Having watched cremation in America increase, in half a century, from the fairly exceptional 2% of deaths to the fairly routine 28%, I am struck by how differently this ancient and honorable method is practiced among Eastern Hindis from the way it is done here among Western Christians--orthodox, reformed, and variously lapsed.
|In America...the dead body is treated as an inconvenience, an embarrassing reminder of mortality.|
The burning of the dead in Bombay or Calcutta is a public event full of ritual, religious, and practical ends. Observant Brahmins will not eat until the duties are done. This and the hot climate make timely disposition the rule--within 24 hours. No appointment is necessary. The public crematory is always "open." The carefully wrapped body is brought there by family and friends and placed on one of several racks filled with wood. More wood is placed on top of the body. The firstborn son brings fire from the home fire of the dead person to ignite the pyre. Friends and family watch the flames leap. Prayers are sung and said out loud while the body burns, and the fire itself is seen as powerful and purifying. The ashes are taken by pilgrimage to the holy river to be spread there--life and death are commingled in thought and symbol and geography.
In Los Angeles or Phoenix, West Palm Beach or Cleveland, cremation is more often a singularly private event. The emphasis is not on the consigning of the dead to holy fire but the disposal of them behind closed doors. The flames are more functional than ceremonial. Less metaphor or meaning, more mechanics and efficiency.

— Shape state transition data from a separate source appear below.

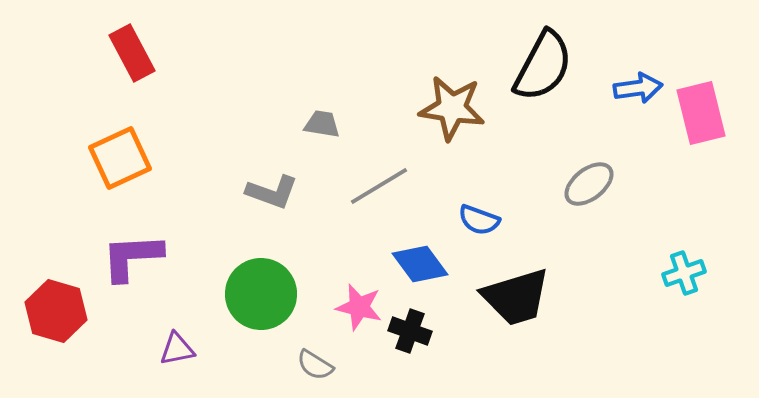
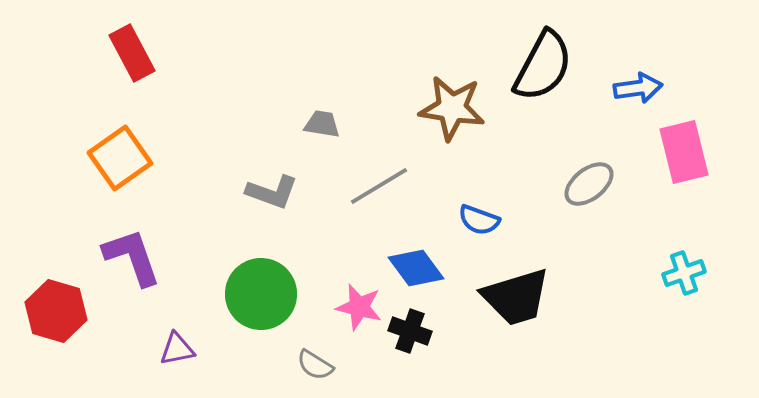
pink rectangle: moved 17 px left, 39 px down
orange square: rotated 10 degrees counterclockwise
purple L-shape: rotated 74 degrees clockwise
blue diamond: moved 4 px left, 4 px down
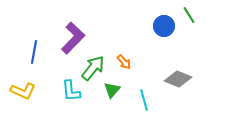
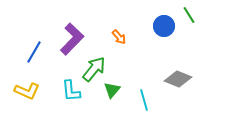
purple L-shape: moved 1 px left, 1 px down
blue line: rotated 20 degrees clockwise
orange arrow: moved 5 px left, 25 px up
green arrow: moved 1 px right, 1 px down
yellow L-shape: moved 4 px right
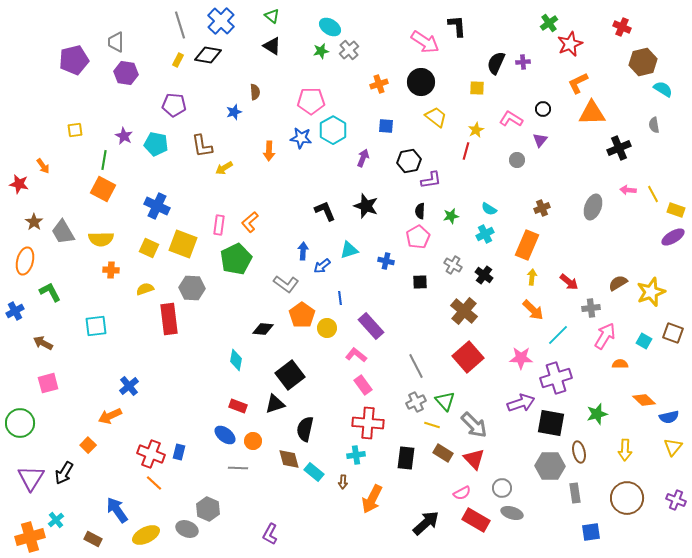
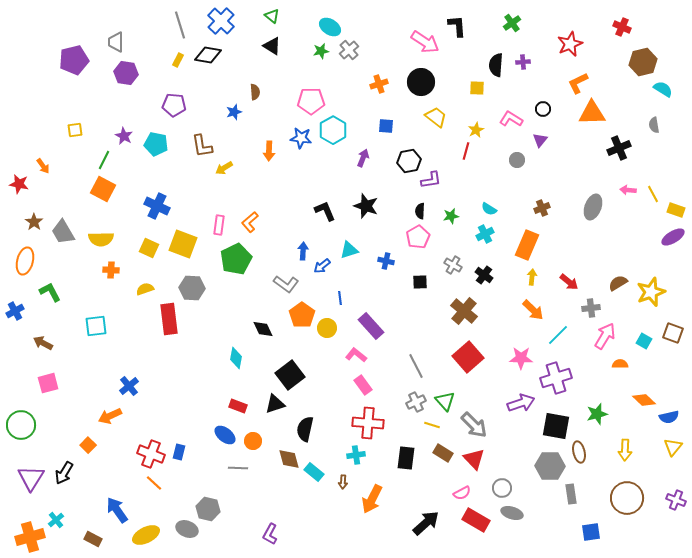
green cross at (549, 23): moved 37 px left
black semicircle at (496, 63): moved 2 px down; rotated 20 degrees counterclockwise
green line at (104, 160): rotated 18 degrees clockwise
black diamond at (263, 329): rotated 60 degrees clockwise
cyan diamond at (236, 360): moved 2 px up
green circle at (20, 423): moved 1 px right, 2 px down
black square at (551, 423): moved 5 px right, 3 px down
gray rectangle at (575, 493): moved 4 px left, 1 px down
gray hexagon at (208, 509): rotated 10 degrees counterclockwise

In America, cremation is seen not so much as an alternative to earth or sea burial, or entombment, but more often as an alternative to a funeral and its attendant expenses. The dead body is treated as an inconvenience, an embarrassing reminder of mortality. A "memorial service" without the dead body present is said to be more "upbeat" or "life affirming" and resembles, in spiritual and ritual terms, a baptism without the baby or a wedding without the bride.
Perhaps this flows from the basic difference in the place of fire in Eastern and Western sensibilities. Among the Hindus and Buddhists and Muslims, fire is for the most part positive, elemental, and connected to the divine in the figure of Agni; it is also a gift. Among Jews and Christians, however, fire is famously punitive, vaguely wasteful. When in trouble with God, we go to hell, where we burn. When debating the merits of cremation, we worry over the "waste" of burning a box but glide past the relative value of the body inside the box. "What a shame," we say, "to burn such a lovely piece of wood," apparently impervious to the fact that the same fire is burning the body of someone that we loved.
We have convinced ourselves that the dead body is "just a shell"--a thing of no value once it ceases to breath. As if the timepeace my great grandfather brought from West Clare a century and a half ago becomes "just a watch" once it has quit ticking.
|...whether dead bodies are consigned to the earth, the fire, the sea, or the air, it seems that family and friends should take part in filling the holes, stoking the fires, keeping the vigil until the job is done.|
A dead body presents the living with more than just practical concerns--what to do before the odor and flies and rot appear. The dead body is an emblem of our nature and mortality, an icon of our attachments, relationships, and losses, the corruptible remnants of our connection, by flesh, by faith, or in fact, with the incorruptible Creator or creation. Before humans learned farming or alphabets, we learned to bury and burn our dead with ceremony--to act out in organized, purposeful, highly stylized liturgies, those things that are hard to put in words: great faith and great love, great hope and despair, good grief.
Whether we bury or burn or blast the dead in rockets to the moon, oughtn't the living take their part in these sad duties? The care of the dead by the living seems among the most ancient and honorable obligations. Wakes and funerals provide a witness to the lives that have been lived, the deaths that occur, and the relationships that were and remain. And whether dead bodies are consigned to the earth, the fire, the sea, or the air, it seems that family and friends should take part in filling the holes, stoking the fires, keeping the vigil until the job is done. To farm out the honorable duties that attend the disposition of the dead, by cell phone and credit card, to some eager "death care" salesperson seems a missed boat, a lost chance to bring meaning to our mortality.
Whether earth returns to earth, or ashes to ashes, or dust to dust, what happens to my dead body is a matter of profound indifference to me. My guess is that being dead means you don't have to care about what is done to you, or for you, or with you, or about you. But whatever is done, I want my people to watch and wait until the job is finished. I want them, like their species has done for 40 or 50,000 years now, to look into the hole or fire or sea or cyber-tomb--whatever void I am consigned to--I want them to look into that depth or darkness or blinding light and watch and wonder and bear witness. It honors the dead, instructs the living, and ennobles the species in ways that matter.